Adverse early-life exposures program increased risk of chronic metabolic diseases in adulthood. However, the effects of genistein supplementation in early life on metabolic health in later life are largely unclear. Our objective was to investigate whether maternal genistein intake could mitigate the deleterious influence of a maternal high-fat diet on glucose and lipid metabolism in offspring and to explore the role of gut microbiota in mediating the transgenerational effects. C57BL/6 female mice were fed either a high-fat diet (HF), high-fat diet with genistein (0.6 g/kg diet) (HFG) or normal control diet (C) for 3 weeks before pregnancy and throughout pregnancy and lactation.
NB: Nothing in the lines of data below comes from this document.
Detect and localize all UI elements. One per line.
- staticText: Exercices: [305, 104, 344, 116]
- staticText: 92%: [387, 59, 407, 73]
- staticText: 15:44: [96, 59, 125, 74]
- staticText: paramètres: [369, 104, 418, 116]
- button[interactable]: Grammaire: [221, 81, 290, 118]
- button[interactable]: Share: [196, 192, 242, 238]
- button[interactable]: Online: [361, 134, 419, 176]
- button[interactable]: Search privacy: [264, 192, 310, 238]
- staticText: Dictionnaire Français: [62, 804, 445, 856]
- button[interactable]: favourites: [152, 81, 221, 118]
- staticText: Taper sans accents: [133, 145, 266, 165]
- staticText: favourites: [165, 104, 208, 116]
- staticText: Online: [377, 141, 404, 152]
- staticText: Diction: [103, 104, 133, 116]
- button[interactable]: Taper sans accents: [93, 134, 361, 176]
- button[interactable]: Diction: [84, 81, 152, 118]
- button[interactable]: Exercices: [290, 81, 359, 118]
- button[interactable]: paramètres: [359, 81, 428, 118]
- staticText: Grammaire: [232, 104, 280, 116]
The male offspring had ad libitum access to normal chow diet from weaning to 24 weeks of age. Then the content of inguinal subcutaneous adipose tissue (SAT) and epididymal visceral adipose tissue (VAT) were weighed. Glucose tolerance test (GTT), the level of serum insulin and lipid profiles were analyzed. The caecal contents were collected for 16S rDNA sequencing. The results showed that maternal genistein intake could significantly reduce blood glucose levels during GTT, fasting insulin levels, VAT mass and serum triglyceride levels as well as increase high-density lipoprotein cholesterol in adult male offspring. Significant decrease of germs from the Tenericutes phylum and enrichment of Rikenella as well as SCFA (short-chain fatty acid)-producing bacteria, including Alloprevotella, Odoribacter, and Clostridium XlVa, in offspring of genistein fed dams might play crucial roles in the improvement of glucose and lipid metabolism. Overall, early-life genistein intake attenuated the harmful effects of maternal HF on metabolism in adult offspring and the protective effects were associated with the alterations in gut microbiota, which provides new evidence and targets for mitigate the poor effects of adverse early-life exposures on metabolic health in later life.